A: Unfortunately not is the short answer. Per the Australian Tax Office (ATO) website, specific expenses that you cannot claim include “tuition fees paid to an education provider by you or the Australian Government under HECS-HELP” and “repayments you make (whether compulsory or voluntary) on debts you may have under HECS-HELP, FEE-HELP, OS-HELP, SA-HELP and VET Student Loan” to name but a few. The ATO website has specific examples of what you can and cannot claim under Education and Study and can be accessed here: www.ato.gov.au/individuals/income-and-deductions/in-detail/education-and-study
Read More »

Q: Are there any particular items the ATO are targeting for tax year 2019?

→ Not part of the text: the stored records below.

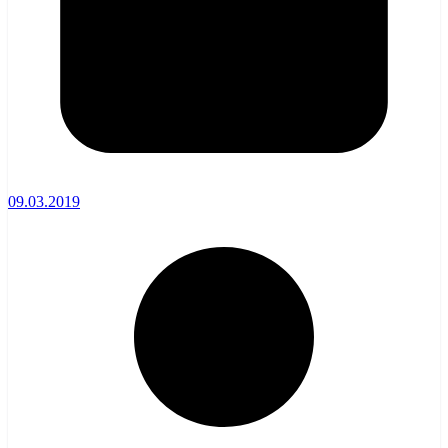
09.03.2019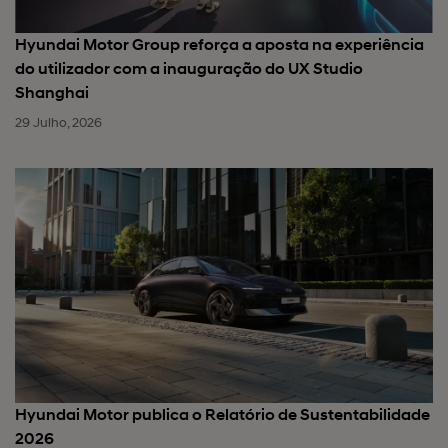
Hyundai Motor Group reforça a aposta na experiência
do utilizador com a inauguração do UX Studio
Shanghai
29 Julho, 2026
Hyundai Motor publica o Relatório de Sustentabilidade
2026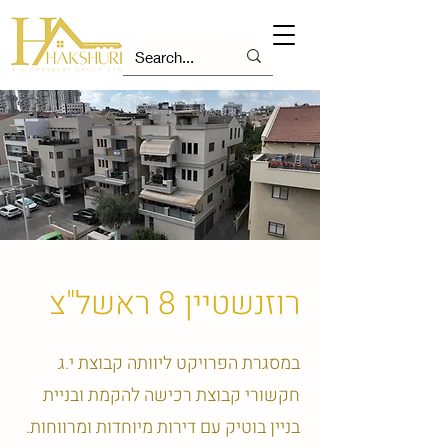
רוזנשטיין 8 ראשל"צ
במסגרת הפרויקט ליוותה קבוצת י.ג
חקשורי קבוצת רכישה להקמת ובניית
בניין בוטיק עם דירות מיוחדות ומרווחות.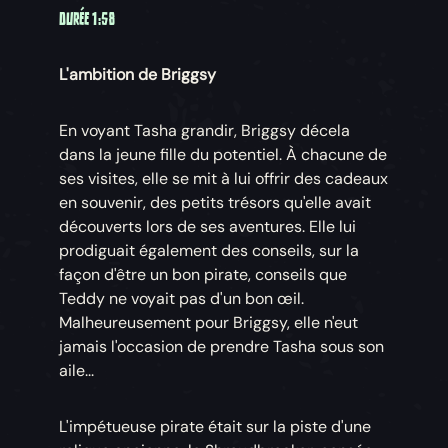
DURÉE 1:58
L'ambition de Briggsy
En voyant Tasha grandir, Briggsy décela
dans la jeune fille du potentiel. À chacune de
ses visites, elle se mit à lui offrir des cadeaux
en souvenir, des petits trésors qu'elle avait
découverts lors de ses aventures. Elle lui
prodiguait également des conseils, sur la
façon d'être un bon pirate, conseils que
Teddy ne voyait pas d'un bon œil.
Malheureusement pour Briggsy, elle n'eut
jamais l'occasion de prendre Tasha sous son
aile...
L'impétueuse pirate était sur la piste d'une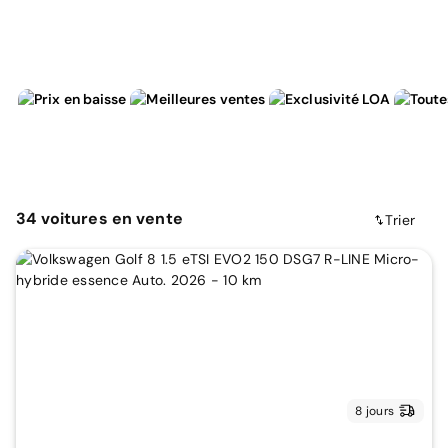
34
voitures
en vente
Trier
8 jours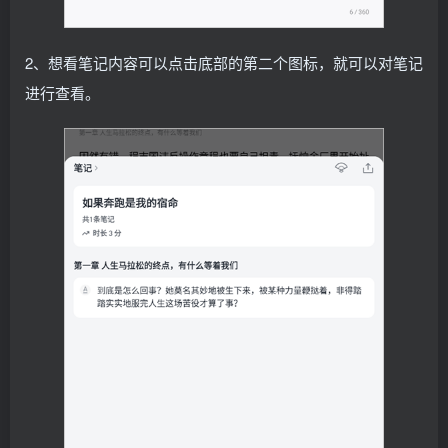
2、想看笔记内容可以点击底部的第二个图标，就可以对笔记
进行查看。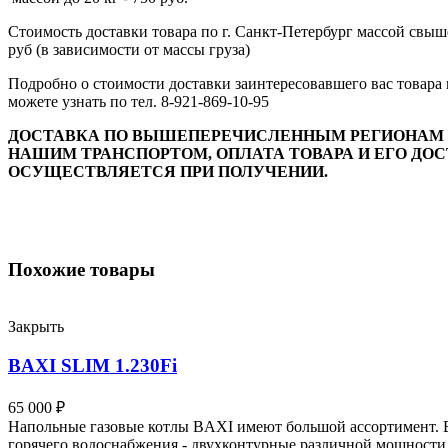
Стоимость доставки товара по г. Санкт-Петербург массой свыше 
руб (в зависимости от массы груза)
Подробно о стоимости доставки заинтересовавшего вас товара
можете узнать по тел. 8-921-869-10-95
ДОСТАВКА ПО ВЫШЕПЕРЕЧИСЛЕННЫМ РЕГИОНАМ 
НАШИМ ТРАНСПОРТОМ, ОПЛАТА ТОВАРА И ЕГО ДО
ОСУЩЕСТВЛЯЕТСЯ ПРИ ПОЛУЧЕНИИ.
Похожие товары
Закрыть
BAXI SLIM 1.230Fi
65 000
₽
Напольные газовые котлы BAXI имеют большой ассортимент. Вы
горячего водоснабжения - двухконтурные различной мощности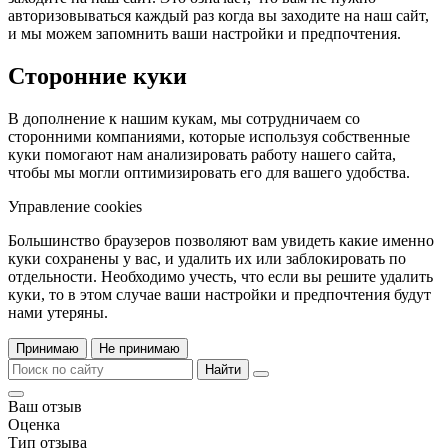
авторизовываться каждый раз когда вы заходите на наш сайт,
и мы можем запомнить ваши настройки и предпочтения.
Сторонние куки
В дополнение к нашим кукам, мы сотрудничаем со
сторонними компаниями, которые используя собственные
куки помогают нам анализировать работу нашего сайта,
чтобы мы могли оптимизировать его для вашего удобства.
Управление cookies
Большинство браузеров позволяют вам увидеть какие именно
куки сохранены у вас, и удалить их или заблокировать по
отдельности. Необходимо учесть, что если вы решите удалить
куки, то в этом случае ваши настройки и предпочтения будут
нами утеряны.
Принимаю
Не принимаю
Найти
Ваш отзыв
Оценка
Тип отзыва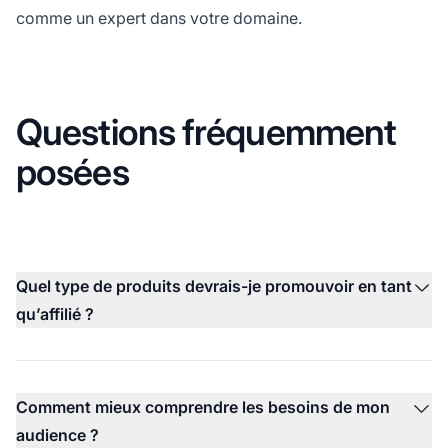
comme un expert dans votre domaine.
Questions fréquemment
posées
Quel type de produits devrais-je promouvoir en tant
qu’affilié ?
Comment mieux comprendre les besoins de mon
audience ?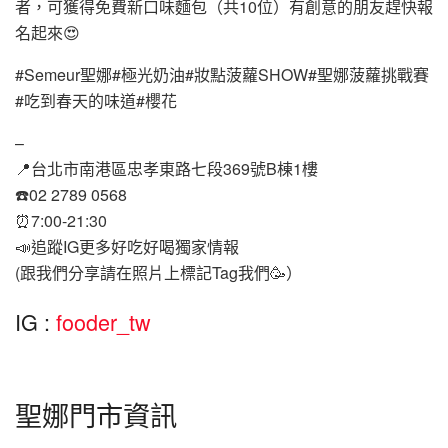
者，可獲得免費新口味麵包（共10位）有創意的朋友趕快報
名起來😍
#Semeur聖娜#極光奶油#妝點菠蘿SHOW#聖娜菠蘿挑戰賽
#吃到春天的味道#櫻花
–
📍台北市南港區忠孝東路七段369號B棟1樓
☎️02 2789 0568
⏰7:00-21:30
📣追蹤IG更多好吃好喝獨家情報
(跟我們分享請在照片上標記Tag我們🥳）
IG :
fooder_tw
聖娜門市資訊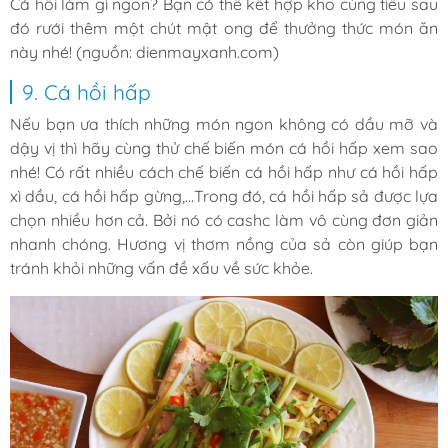
Cá hồi làm gì ngon? Bạn có thể kết hợp kho cùng tiêu sau
đó rưới thêm một chút mật ong để thưởng thức món ăn
này nhé! (nguồn: dienmayxanh.com)
9. Cá hồi hấp
Nếu bạn ưa thích những món ngon không có dầu mỡ và
dậy vị thì hãy cùng thử chế biến món cá hồi hấp xem sao
nhé! Có rất nhiều cách chế biến cá hồi hấp như cá hồi hấp
xì dầu, cá hồi hấp gừng,…Trong đó, cá hồi hấp sả được lựa
chọn nhiều hơn cả. Bởi nó có cashc làm vô cùng đơn giản
nhanh chóng. Hương vị thơm nồng của sả còn giúp bạn
tránh khỏi những vấn đề xấu về sức khỏe.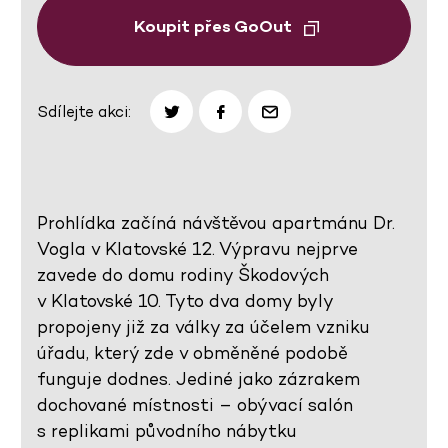
Koupit přes GoOut
Sdílejte akci:
Prohlídka začíná návštěvou apartmánu Dr.
Vogla v Klatovské 12. Výpravu nejprve
zavede do domu rodiny Škodových
v Klatovské 10. Tyto dva domy byly
propojeny již za války za účelem vzniku
úřadu, který zde v obměněné podobě
funguje dodnes. Jediné jako zázrakem
dochované místnosti – obývací salón
s replikami původního nábytku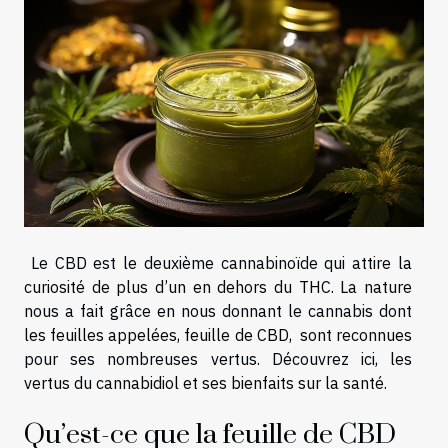
Le CBD est le deuxième cannabinoïde qui attire la
curiosité de plus d’un en dehors du THC. La nature
nous a fait grâce en nous donnant le cannabis dont
les feuilles appelées, feuille de CBD, sont reconnues
pour ses nombreuses vertus. Découvrez ici, les
vertus du cannabidiol et ses bienfaits sur la santé.
Qu’est-ce que la feuille de CBD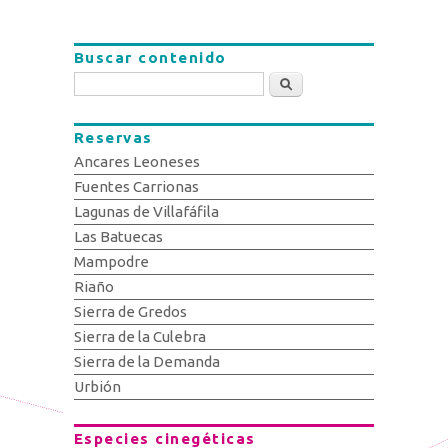
Buscar contenido
Buscar
Reservas
Ancares Leoneses
Fuentes Carrionas
Lagunas de Villafáfila
Las Batuecas
Mampodre
Riaño
Sierra de Gredos
Sierra de la Culebra
Sierra de la Demanda
Urbión
Especies cinegéticas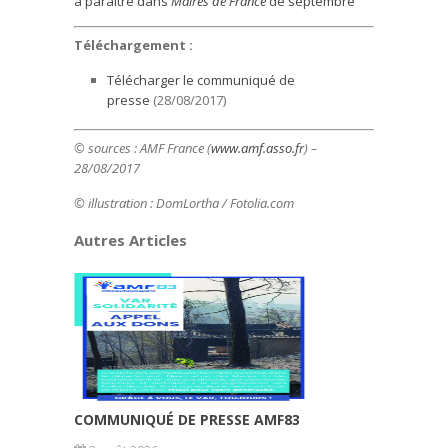
à paraître dans
Maires de France
de septembre
Téléchargement :
Télécharger le communiqué de
presse
(28/08/2017)
© sources :
AMF France (
www.amf.asso.fr
) –
28/08/2017
© illustration : DomLortha
/ Fotolia.com
Autres Articles
COMMUNIQUÉ DE PRESSE AMF83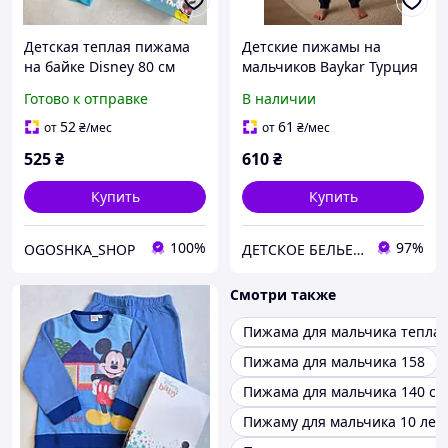
Детская теплая пижама
Детские пижамы на
на байке Disney 80 см
мальчиков Baykar Турция
(12мес) цвет Blue AZUL
хлопковая пижама для
Готово к отправке
В наличии
мальчика домашний
костюм футбол Арт. 9749-
52
61
от
₴
/мес
от
₴
/мес
107
525
₴
610
₴
Купить
Купить
100%
97%
OGOSHKA_SHOP
ДЕТСКОЕ БЕЛЬЕ БАЙКАР
Смотри также
Пижама для мальчика тепла
Пижама для мальчика 158
Пижама для мальчика 140 см
Пижаму для мальчика 10 лет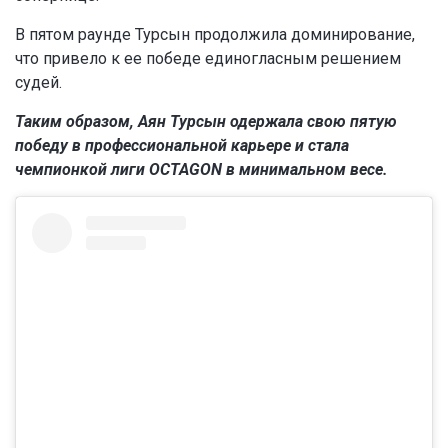
В пятом раунде Турсын продолжила доминирование,
что привело к ее победе единогласным решением
судей.
Таким образом, Аян Турсын одержала свою пятую
победу в профессиональной карьере и стала
чемпионкой лиги OCTAGON в минимальном весе.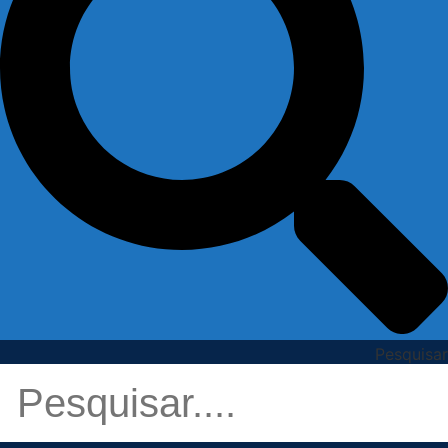
Pesquisar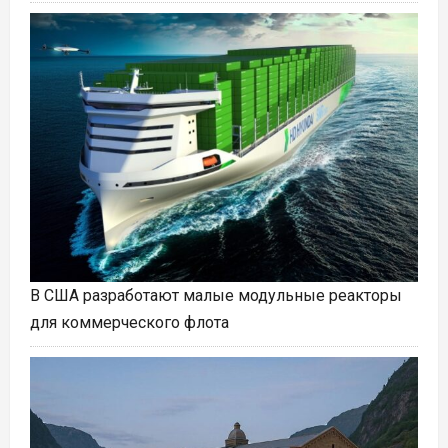
В США разработают малые модульные реакторы
для коммерческого флота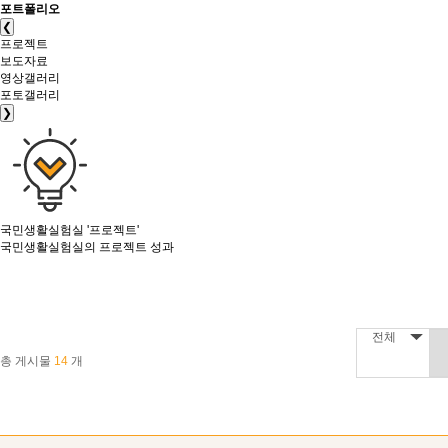
포트폴리오
❮
프로젝트
보도자료
영상갤러리
포토갤러리
❯
국민생활실험실
'프로젝트'
국민생활실험실의 프로젝트 성과
전체
총 게시물
14
개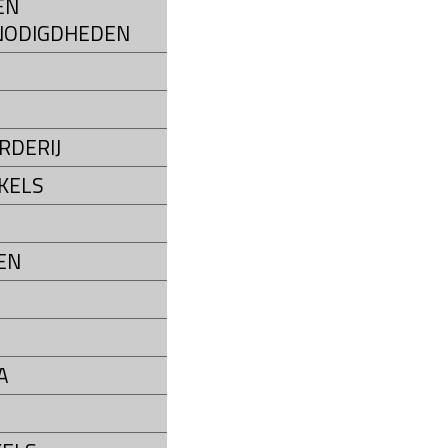
EN
NODIGDHEDEN
S
RDERIJ
KELS
EN
A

A: The ATO has advised they are devoting more attention to the following: – personal use proportion of expenses like phones, Internet, iPads and home office costs like electricity. – rental income from accommodation sharing and holiday rentals. The ATO are able to extract data from sites like AirBnB so be sure to include such rental income as assessable income. – interest claimed for loans on rental properties. If you redraw on an investment loan and use the redrawn funds for a personal purpose, this interest is not an allowable deduction against the rental income. – standard deductions such as $150 for clothing & laundry and 5000kms for work related travel. The ATO’s data analytics are getting stronger each year and they are developing occupation-specific benchmarks for allowable deductions. Our advice: claim what you are entitled to claim, nothing more and nothing less, and ensure you can validate all your deductions.